Jun 11, 2013 23:44
It can often seem as though nothing changes. Time goes by, second by second, day by day until you by chance perhaps, cast a glance over three months or six, perhaps a year or two and realise that everything has changed. Nothing ever really stays the same.
When I first moved to Scotland I was scared of the place I found myself in, and my mum reminded me that through time, things would change. Unfortunately I was crying at this point and said something to the effect that I didn't feel it would. When did feelings ever change anything, really? By grace I find myself in moments, usually when sitting in a room of friends I sometimes consider new family and I remember what my mum said. She was right. In many cases I am grateful for change, but in all honesty - sometimes I really don't like it.

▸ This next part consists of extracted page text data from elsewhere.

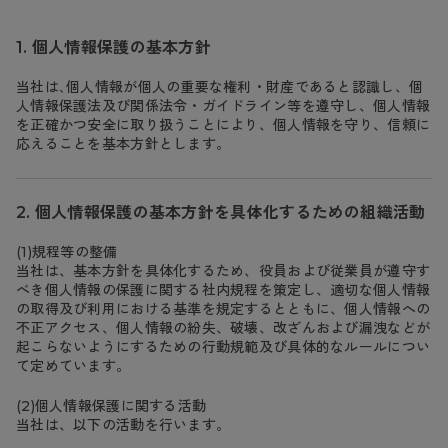
カテゴリから探す
個人情報保護の基本方針
レッグウェア
レッグウエア
レッグウエア
当社は､個人情報が個人の重要な権利・財産であると認識し、個
ストッキング
ソックス・靴下
タイツ
ブランドから探す
インナーウェア
インナーウエア
インナーウエア
人情報保護法及び関係法令・ガイドライン等を遵守し、個人情報
を正確かつ安全に取り扱うことにより、個人情報を守り、信頼に
- 無地ストッキング
クルー・レギュラー丈ソックス
ソックス・靴下
ブラジャー
メンズパンツ
ブラジャー
AZGI
ライフスタイルウェア
ライフスタイルウェア
応えることを基本方針とします。
- 柄ストッキング
スニーカー丈・くるぶし丈ソックス
クルー・レギュラー丈ソックス
商品選びのお手伝い
- ノンワイヤーブラ
ボクサー
ノンワイヤーブラ
ボトムス
ボトムス
アスティーグ
- ショート丈ストッキング
ハイソックス
スニーカー丈・くるぶし丈ソックス
- ワイヤーブラ
トランクス
ワイヤーブラ
トップス
トップス
お悩み別ガードル
クリアビューティアクティブ
個人情報保護の基本方針を具体化するための組織活動
ブラジャー特集
ご利用ガイド
- 着圧ストッキング
ハイソックス
- ブラトップ
Tバック・ビキニ
スポーツブラ
ルームウェア・パジャマ
ルームウェア・パジャマ
スゴスト
私に似合う、ストッキング選び
(1)規程等の整備
当社は、基本方針を具体化するため、役員および従業員が遵守す
タイツの選び方
- パンティ部レスストッキング
スクールソックス
ショーツ
肌着・インナー
ショーツ
はじめての方へ
アクティブ・スポーツ
フェイクタイツ
べき個人情報の保護に関する社内規程を策定し、適切な個人情報
の取得及び利用における基準を規定するとともに、個人情報への
タイツ
- レギュラーショーツ
レギュラーショーツ
よくある質問（FAQ）
- スポーツブラ
hotto comfort
不正アクセス、個人情報の紛失、破壊、改ざんおよび漏洩などが
起こらないようにするための行動規範及び具体的なルールについ
- 無地タイツ
- サニタリーショーツ
サニタリーショーツ
サイズ表
- スポーツトップス
Atsugi COLORS
て定めています。
- 柄タイツ
- ガードル・補正ショーツ
ボクサー
お支払い方法について
- スポーツボトムス
BT
(2)個人情報保護に関する活動
当社は、以下の活動を行います。
- ひざ下丈タイツ
肌着・インナー
配送方法について
雑貨・小物
スクールタイム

I have learnt many things over the past three months that I perhaps wouldn't have, or would have taken much longer to, had I not done this whole move country thing. Change has been one of the biggest challenges, but through it all I have grown to become more expectant rather than fearful. Learning how His perfect love casts out all fear leads me to a hopeful expectancy of His goodness. A thought struck me the other day, when I was having a pretty rubbish week and I realised that I was waiting for something bad to happen. Even worse than what had already happened. And you know what I thought? why not wait for something good to happen? Why should bad stuff chase us as opposed to good, if we are living in the light? I was reminded of Psalm 23 where it says "surely goodness and mercy shall follow me all the days of my life".

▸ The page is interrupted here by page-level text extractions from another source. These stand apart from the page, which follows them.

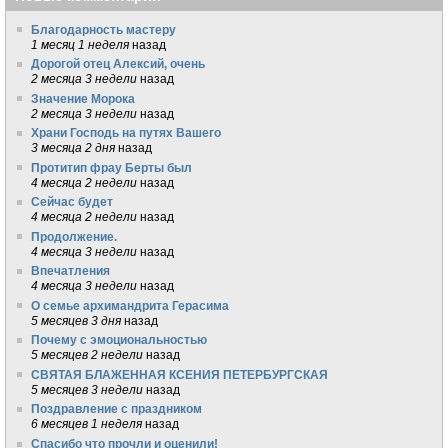
Благодарность мастеру
1 месяц 1 неделя
назад
Дорогой отец Алексий, очень
2 месяца 3 недели
назад
Значение Морока
2 месяца 3 недели
назад
Храни Господь на путях Вашего
3 месяца 2 дня
назад
Протитип фрау Берты был
4 месяца 2 недели
назад
Сейчас будет
4 месяца 2 недели
назад
Продолжение.
4 месяца 3 недели
назад
Впечатления
4 месяца 3 недели
назад
О семье архимандрита Герасима
5 месяцев 3 дня
назад
Почему с эмоциональностью
5 месяцев 2 недели
назад
СВЯТАЯ БЛАЖЕННАЯ КСЕНИЯ ПЕТЕРБУРГСКАЯ
5 месяцев 3 недели
назад
Поздравление с праздником
6 месяцев 1 неделя
назад
Спасибо что прочли и оценили!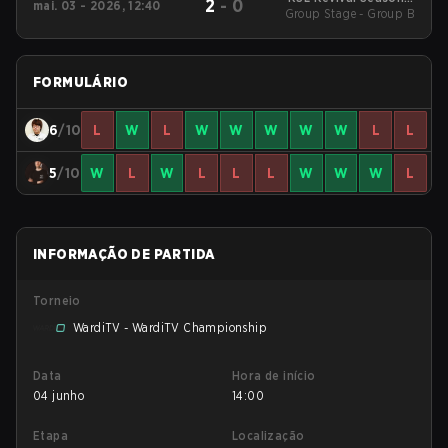
2
-
0
mai. 03 - 2026, 12:40
Group Stage - Group B
2026
FORMULÁRIO
6
/10
L
W
L
W
W
W
W
W
L
L
5
/10
W
L
W
L
L
L
W
W
W
L
INFORMAÇÃO DE PARTIDA
Torneio
WardiTV - WardiTV Championship
Data
Hora de início
04 junho
14:00
Etapa
Localização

Hello. I am chased by goodness and mercy.
That means I expect good things to happen.
What I really was processing these few days was change. I've had a few good conversations from wonderful friends who have helped me to see a bit more clearly. There has been a lot of change in the past 12 months or so- from university, to South East Asia, then straight on to Mozambique and then Scotland. I have been so hard on myself when so much has happened within that short time period. My heart is very much in Asia (and I don't know how or why), and then Harvest School completely wrecked my life. Really, I didn't think how much it would tear down so much of what I knew and set this crazily high, intense supernatural standard (by this I don't mean something I have to attain, but a standard by which without, the world seems dull) and before having time to think or even ask a question, the yes is out there and I'm on a ferry to Scotland.
(Sorry of this is super boring...processing here).
I'm learning that love is always a choice, that where there is love there can be no control. I am not controlled by my Father. I am in a relationship with Him, and that is a very different experience. I don't quite know what that looks like for this current situation. But I feel that something big is going to happen and I have to be here for it.
Who knows. He knows, and it's only the beginning.